Des “si” des millions, des milliards de “si”, incrémentations incalculables de notre propre intelligence.
Pour l’apprenant, le mode conditionnel est l’ouverture sur une communication plus opérationnelle, spéculative, voire contestataire. Il va lui permettre, au-delà de la simple explication des faits, de devenir acteur du débat dans le raisonnement, la controverse ou le désaccord.
Le mode conditionnel connait trois temps : un présent, un passé, et un condionnel passé deuxième forme qui a disparu de la langue orale et écrite contemporaine.
– Pourriez-vous m’aider ?
– Le VIH serait apparu en Afrique dans les années 50.
– Qui l’eût cru ?
Mode subjonctif : la subjectivité
La subjectivité, c’est notre propre perception de ce qui nous entoure. Elle résulte de nos origines, de notre culture, de notre éducation, de nos expériences, de nos désirs, de nos craintes, de nos doutes, etc.
« Le subjonctif présente l’action comme n’étant pas placée sur le plan de la réalité, comme simplement envisagée dans la pensée » M. Grévisse
« J’aimerais tellement qu’il fasse beau ! »
« Je doute qu’on puisse y arriver. »
« Il faudrait que tout le monde soit heureux. »
« Il n’est pas impossible que l’être humain vive un jour sur une autre planète. »
Cette perception de notre environnement, non pas objective, mais déformée par notre subjectivité, est le domaine du subjonctif… Et cette subjectivité n’est-elle pas la conséquence de notre modeste intelligence ?
Quel beau mystère quand-même ! Quelle histoire passionnante que celle de l’humain et de son langage !
Dans la langue parlée, il y a un présent et un passé du subjonctif, mais pas de futur. C’est le présent du subjonctif qui toujours se substituera à ce futur du subjonctif inexistant.
– Nous sommes heureux que vous participiez à notre prochaine réunion.
L’imparfait du subjonctif reste un temps littéraire, encore souvent rencontré dans le roman, même contemporain.

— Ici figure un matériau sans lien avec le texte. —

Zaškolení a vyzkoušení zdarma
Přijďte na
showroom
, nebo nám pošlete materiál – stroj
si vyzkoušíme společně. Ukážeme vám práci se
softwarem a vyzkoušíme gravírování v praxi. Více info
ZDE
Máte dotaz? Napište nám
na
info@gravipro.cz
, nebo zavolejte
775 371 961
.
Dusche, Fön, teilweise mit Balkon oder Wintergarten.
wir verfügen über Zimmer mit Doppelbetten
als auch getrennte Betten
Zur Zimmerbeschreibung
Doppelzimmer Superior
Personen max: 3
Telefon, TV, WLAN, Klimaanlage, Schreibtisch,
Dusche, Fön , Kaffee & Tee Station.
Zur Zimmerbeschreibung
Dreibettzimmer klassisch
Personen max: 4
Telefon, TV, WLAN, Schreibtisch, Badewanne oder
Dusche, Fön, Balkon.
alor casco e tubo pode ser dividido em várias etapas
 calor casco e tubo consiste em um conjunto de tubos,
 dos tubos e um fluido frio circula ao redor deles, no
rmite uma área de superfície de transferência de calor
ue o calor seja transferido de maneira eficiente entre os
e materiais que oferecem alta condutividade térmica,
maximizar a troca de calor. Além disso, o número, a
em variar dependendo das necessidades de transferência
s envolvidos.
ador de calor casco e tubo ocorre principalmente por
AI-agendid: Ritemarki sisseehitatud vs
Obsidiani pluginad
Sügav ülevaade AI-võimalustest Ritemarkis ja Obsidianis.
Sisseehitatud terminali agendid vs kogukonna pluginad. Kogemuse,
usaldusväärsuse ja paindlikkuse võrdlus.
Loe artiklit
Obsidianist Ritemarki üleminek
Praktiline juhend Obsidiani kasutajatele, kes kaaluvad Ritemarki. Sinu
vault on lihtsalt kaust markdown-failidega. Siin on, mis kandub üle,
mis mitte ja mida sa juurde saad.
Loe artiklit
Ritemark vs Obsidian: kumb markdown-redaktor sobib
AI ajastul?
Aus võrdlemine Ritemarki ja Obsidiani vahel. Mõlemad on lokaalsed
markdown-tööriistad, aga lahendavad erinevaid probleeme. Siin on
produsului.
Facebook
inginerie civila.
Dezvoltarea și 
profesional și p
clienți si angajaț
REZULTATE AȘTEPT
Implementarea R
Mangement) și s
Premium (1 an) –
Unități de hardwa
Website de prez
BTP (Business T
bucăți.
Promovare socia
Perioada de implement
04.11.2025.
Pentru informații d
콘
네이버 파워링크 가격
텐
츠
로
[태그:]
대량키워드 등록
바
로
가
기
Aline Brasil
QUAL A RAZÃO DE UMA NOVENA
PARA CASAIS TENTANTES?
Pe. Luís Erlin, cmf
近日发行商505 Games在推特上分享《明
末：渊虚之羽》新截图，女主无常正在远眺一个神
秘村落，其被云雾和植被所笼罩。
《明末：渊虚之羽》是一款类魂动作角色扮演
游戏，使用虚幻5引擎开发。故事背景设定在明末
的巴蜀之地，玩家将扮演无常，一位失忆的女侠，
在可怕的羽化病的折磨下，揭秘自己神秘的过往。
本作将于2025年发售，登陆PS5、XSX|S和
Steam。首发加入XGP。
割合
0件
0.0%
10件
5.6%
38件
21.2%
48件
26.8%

– J’aurais préféré qu’il fût moins arrogant. (Imparfait du subjonctif)
Quant au plus que parfait du subjonctif, il n’est plus qu’un souvenir des siècles passés.

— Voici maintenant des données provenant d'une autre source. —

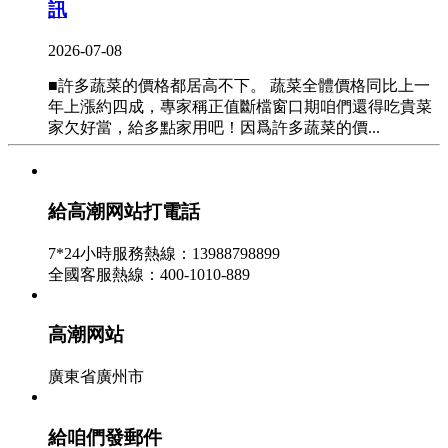
訊
2026-07-08
■許多蔬菜的價格都居高不下。 蔬菜全體價格同比上一
年上漲約四成，專家稱正值斷檔窗口期咱們還得吃貴菜
家欠好當，給多點家用吧！因爲許多蔬菜的價...
高潮网站記者查詢“蒜你狠”贏家 這一季至少
賺600萬
給高潮网站打電話
2026-07-07
7*24小時服務熱線：13988798899
4月12日正午，濟南市民王先生在省會曆山路一家包子鋪
全國客服熱線：400-1010-889
用餐時，此前免費供給的大蒜被要求按1頭1元錢付費。
此刻，該市棋盤小區農貿商場內，大蒜的價格...
高潮网站
部分區域菜價回落 4月下旬起買菜會輕松些了
廣東省廣州市
- 高潮网站資訊
2026-07-06
給咱們發郵件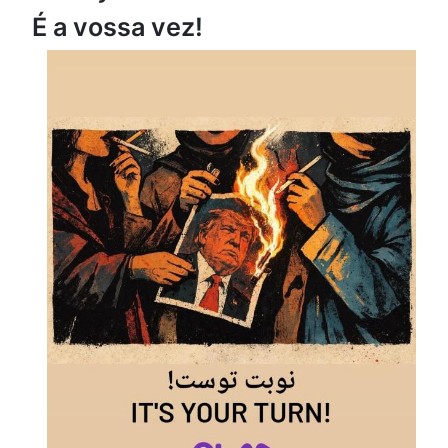
É a vossa vez!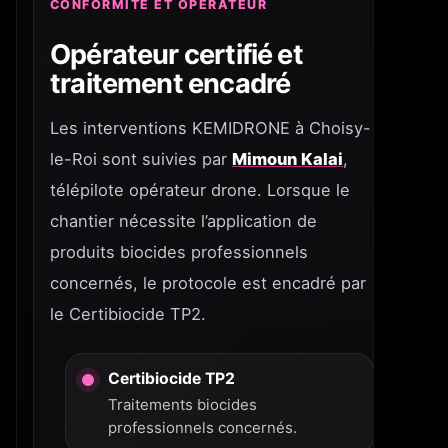
CONFORMITÉ ET OPÉRATEUR
Opérateur certifié et
traitement encadré
Les interventions KEMIDRONE à Choisy-
le-Roi sont suivies par
Mimoun Kalai
,
télépilote opérateur drone. Lorsque le
chantier nécessite l’application de
produits biocides professionnels
concernés, le protocole est encadré par
le Certibiocide TP2.
Certibiocide TP2
Traitements biocides
professionnels concernés.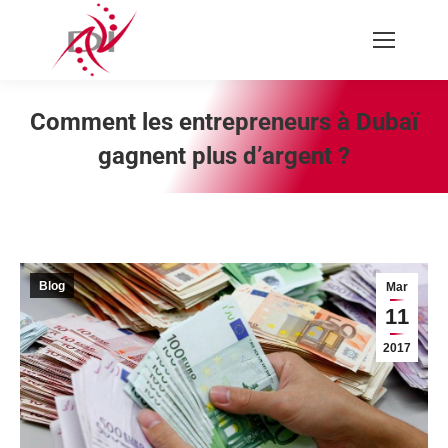
Recherche
:
Comment les entrepreneurs à Dubaï
gagnent plus d’argent ?
Vous êtes ici :
Blog
Mar
11
2017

– Il fallait qu’ils fussent rentrés avant notre arrivée. (Plus que parfait du subjonctif)
Dans toutes les langues indo-européennes, indicatif, impératif et conditionnel parlent du long chemin de l’animal à l’homme, de la conscience d’être à l’intelligence. Plus présent dans les langues romanes, le subjonctif n’est apparu dans le monde occidental qu’il y a quelques secondes à l’échelle de l’humanité, probablement sur les beaux rivages de la Méditerranée.